An interesting question was posed in my daily chatroom. It has caused much debate. At first I thought it wouldn’t work, but as I heard some arguments the other way, I changed my mind, and the more I think about the more sure I am that it will indeed work.
A plane is standing on a runway that can move (some sort of band conveyer). The plane moves in one direction, while the conveyer moves in the opposite direction. This conveyer has a control system that tracks the plane speed and tunes the speed of the conveyer to be exactly the same (but in the opposite direction). Can the plane take off?
The site I was originally pointed to is an airplane-related forum. The topic has a LOT of discussion.
After I wrote what you find below, I took a look at this page. It basically says what I did.
It’s my position that the plane will take off, a position not shared by many, even after having it explained thoroughly. Here’s my explanation about why it will take off:
Let’s presume that takeoff speed for this airplane is 100 miles per hour and the wheels have been over-engineered to safely roll at 250 miles per hour. The tire tread is excellent and the axles have very low friction. The wheels are free-spinning, the brakes are not applied, and the plane is not being held in place by any physical tether. If we can’t assume these things, the scenario is impossible even in fantasy and not worth considering.
When the engines are fired up, the plane begins to move forward, which causes the wheels to turn. Let’s say for ease of thinking that a plane on a normal runway will be going 1 mile per hour at 1 nanosecond after thrust is applied. This means that at T plus 1 nanosecond, the rolling speed of the wheel is 1 mile per hour.
The belt is going to match this speed as quickly as it can. Let’s assume that this only takes one nanosecond to happen. So, our little scenario is sitting at T plus 2 nanoseconds. The distance that the plane has moved forward is virtually immeasurable. It works out to 0.0000000176 inches.
In this instant, the speed of the wheels relative to solid ground is 1 mile per hour. The speed of the conveyor belt, rolling towards the rear of the plane, is also 1 mile per hour. The total rolling speed of the wheel relative to the conveyor belt surface is found by adding these two values, so it is 2 miles per hour.
What happens next will be determined by the difference between the force acting to push the plane forward and the force acting to push the plane backwards. If this were a car instead of a plane, the motion of the car relative to solid ground would be zero. The overall effect on the car is nullified. The car’s wheels exert a force on the conveyor belt. The conveyor belt simply moves out of the way.
In our airplane example, we have a large force pushing the plane forward – the engines. There is also a force acting in the other direction, but the error that many people make is in assuming that this force is equal to the engines.
The conveyor belt is moving towards the rear of the plane.
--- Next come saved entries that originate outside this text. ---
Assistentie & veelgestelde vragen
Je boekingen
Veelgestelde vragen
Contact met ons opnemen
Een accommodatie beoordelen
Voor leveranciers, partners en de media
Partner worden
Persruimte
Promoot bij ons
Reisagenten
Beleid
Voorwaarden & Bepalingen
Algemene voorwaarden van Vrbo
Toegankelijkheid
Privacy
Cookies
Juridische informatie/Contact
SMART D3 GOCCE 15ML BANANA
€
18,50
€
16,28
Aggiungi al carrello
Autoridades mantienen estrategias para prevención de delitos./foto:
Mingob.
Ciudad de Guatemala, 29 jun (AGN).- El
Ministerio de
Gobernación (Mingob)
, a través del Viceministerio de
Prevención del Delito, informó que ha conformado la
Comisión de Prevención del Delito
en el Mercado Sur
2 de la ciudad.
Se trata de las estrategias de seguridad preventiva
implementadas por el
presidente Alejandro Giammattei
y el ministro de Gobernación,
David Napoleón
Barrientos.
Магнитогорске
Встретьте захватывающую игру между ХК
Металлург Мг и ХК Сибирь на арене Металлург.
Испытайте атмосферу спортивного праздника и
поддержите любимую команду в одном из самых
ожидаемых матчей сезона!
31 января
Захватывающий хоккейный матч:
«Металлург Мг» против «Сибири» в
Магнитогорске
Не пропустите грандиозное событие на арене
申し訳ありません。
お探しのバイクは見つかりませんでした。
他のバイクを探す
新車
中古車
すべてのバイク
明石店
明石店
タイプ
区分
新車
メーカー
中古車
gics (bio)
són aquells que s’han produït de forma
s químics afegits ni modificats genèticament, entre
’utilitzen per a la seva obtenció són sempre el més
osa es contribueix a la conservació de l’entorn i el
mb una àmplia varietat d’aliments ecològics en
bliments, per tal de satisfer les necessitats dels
This motion results in a force acting on the wheels … but what is the effect on the plane as a whole? Remember that we are using very low friction axles, and the wheels are free spinning.
Let’s put our current situation aside and consider another one – a completely unpowered and motionless airplane with the brakes disengaged, sitting on a belt that goes from zero speed to rolling forwards at 50 miles per hour in moments. The only contact the belt has with the airplane is the wheels, which will begin turning. Because the wheels spin freely and have very low-friction axles, and the plane is enormous with enormous inertia, very little of the power will be transmitted to the airplane itself. It will be almost motionless for several moments. It will take a significant and easily measurable amount of time for the airplane to reach 50 miles per hour. In this scenario, there is no other force acting, so over time the very small amount of friction causes the wheels to slow down and the motion of the plane to speed up. Eventually the wheels will not be turning and the plane will be going 50 miles per hour.
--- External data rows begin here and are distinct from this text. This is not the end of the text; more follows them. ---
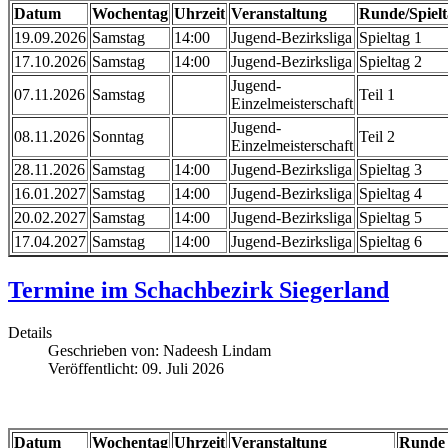
Datum
Wochentag
Uhrzeit
Veranstaltung
Runde/Spiel
19.09.2026
Samstag
14:00
Jugend-Bezirksliga
Spieltag 1
17.10.2026
Samstag
14:00
Jugend-Bezirksliga
Spieltag 2
Jugend-
07.11.2026
Samstag
Teil 1
Einzelmeisterschaft
Jugend-
08.11.2026
Sonntag
Teil 2
Einzelmeisterschaft
28.11.2026
Samstag
14:00
Jugend-Bezirksliga
Spieltag 3
16.01.2027
Samstag
14:00
Jugend-Bezirksliga
Spieltag 4
20.02.2027
Samstag
14:00
Jugend-Bezirksliga
Spieltag 5
17.04.2027
Samstag
14:00
Jugend-Bezirksliga
Spieltag 6
Termine im Schachbezirk Siegerland
Details
Geschrieben von:
Nadeesh Lindam
Veröffentlicht: 09. Juli 2026
Datum
Wochentag
Uhrzeit
Veranstaltung
Runde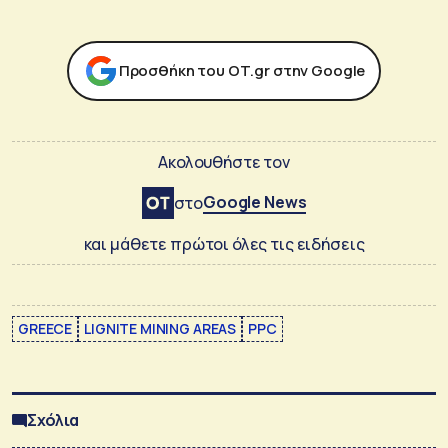
Προσθήκη του ΟΤ.gr στην Google
Ακολουθήστε τον
Google News
στο
και μάθετε πρώτοι όλες τις ειδήσεις
GREECE
LIGNITE MINING AREAS
PPC
Σχόλια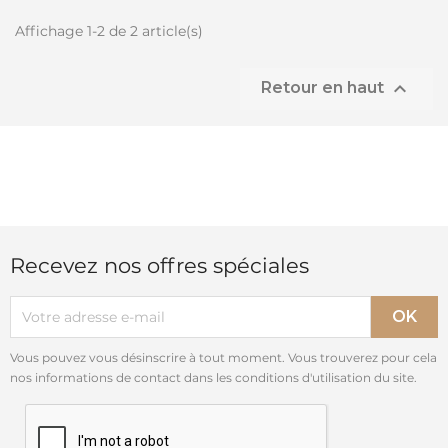
Affichage 1-2 de 2 article(s)

Retour en haut
Recevez nos offres spéciales
Vous pouvez vous désinscrire à tout moment. Vous trouverez pour cela
nos informations de contact dans les conditions d'utilisation du site.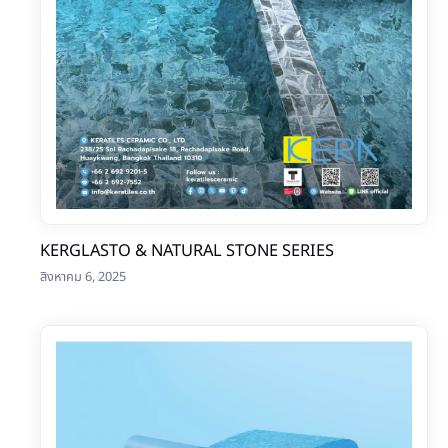
KERGLASTO & NATURAL STONE SERIES
สิงหาคม 6, 2025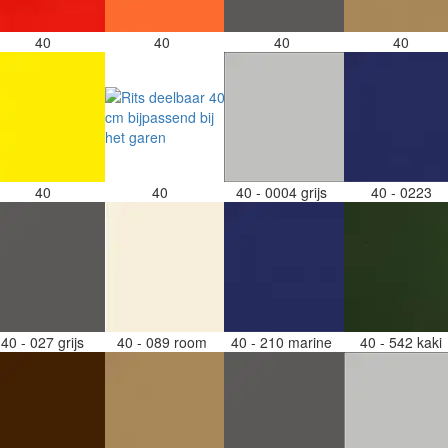
40
40
40
40
40
40
40 - 0004 grijs
40 - 0223
40 - 027 grijs
40 - 089 room
40 - 210 marine
40 - 542 kaki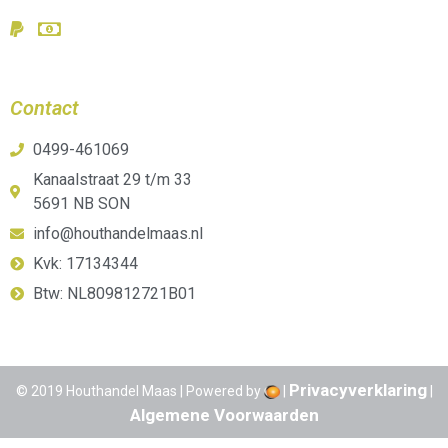
Contact
0499-461069
Kanaalstraat 29 t/m 33
5691 NB SON
info@houthandelmaas.nl
Kvk: 17134344
Btw: NL809812721B01
Privacyverklaring
© 2019 Houthandel Maas | Powered by
|
|
Algemene Voorwaarden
The only effect that the conveyor belt motion has on the plane’s body in our initial scenario is a very small amount because of friction in the axles. The net effect is thousands of pounds of thrust applied to the plane’s body – relative to the air, not the conveyor belt. As time passes, the plane will pick up speed, causing an increase in rolling speed, which speeds up the belt. The rolling speed of the tires in relation to the conveyor belt will always be twice the plane’s speed relative to the ground. When the theoretical takeoff speed of 100 MPH is reached, the wheels will be rolling along the belt at 200 MPH, which is less than our theoretical maximum.
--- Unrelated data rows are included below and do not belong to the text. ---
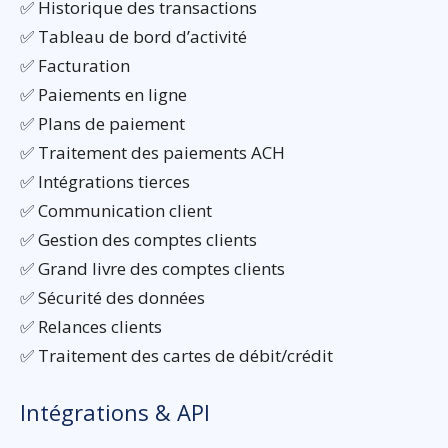
✅ Historique des transactions
✅ Tableau de bord d’activité
✅ Facturation
✅ Paiements en ligne
✅ Plans de paiement
✅ Traitement des paiements ACH
✅ Intégrations tierces
✅ Communication client
✅ Gestion des comptes clients
✅ Grand livre des comptes clients
✅ Sécurité des données
✅ Relances clients
✅ Traitement des cartes de débit/crédit
Intégrations & API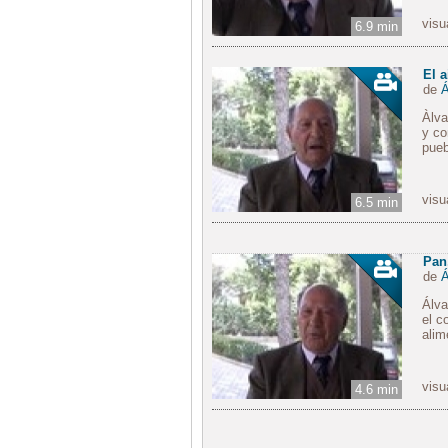
visu
6.9 min
El a
de
Á
Àlva
y co
pueb
visu
6.5 min
Pan,
de
Á
Álva
el c
alim
visu
4.6 min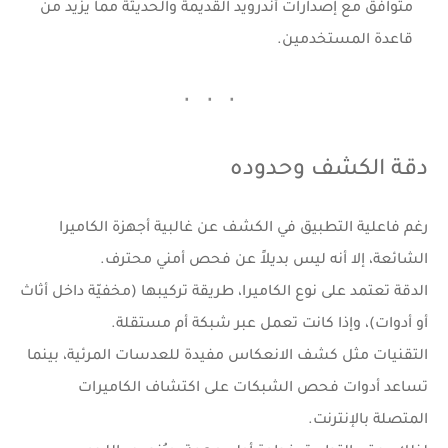
متوافق مع إصدارات أندرويد القديمة والحديثة مما يزيد من
قاعدة المستخدمين.
دقة الكشف وحدوده
رغم فاعلية التطبيق في الكشف عن غالبية أجهزة الكاميرا
الشائعة، إلا أنه ليس بديلاً عن فحص أمني محترف.
الدقة تعتمد على نوع الكاميرا، طريقة تركيبها (مخفيّة داخل أثاث
أو أدوات)، وإذا كانت تعمل عبر شبكة أم مستقلة.
التقنيات مثل كشف الانعكاس مفيدة للعدسات المرئية، بينما
تساعد أدوات فحص الشبكات على اكتشاف الكاميرات
المتصلة بالإنترنت.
There are two key pieces of information to understanding this – the force applied to the plane is not connected in any way to the conveyor belt, and the moving conveyor belt simply spins the wheels faster, barely affecting the plane.
In the real world, the airplane’s wheels might not be able to actually take being run at double takeoff speed, but assuming that’s not a problem, there’s no reason it wouldn’t be able to fly.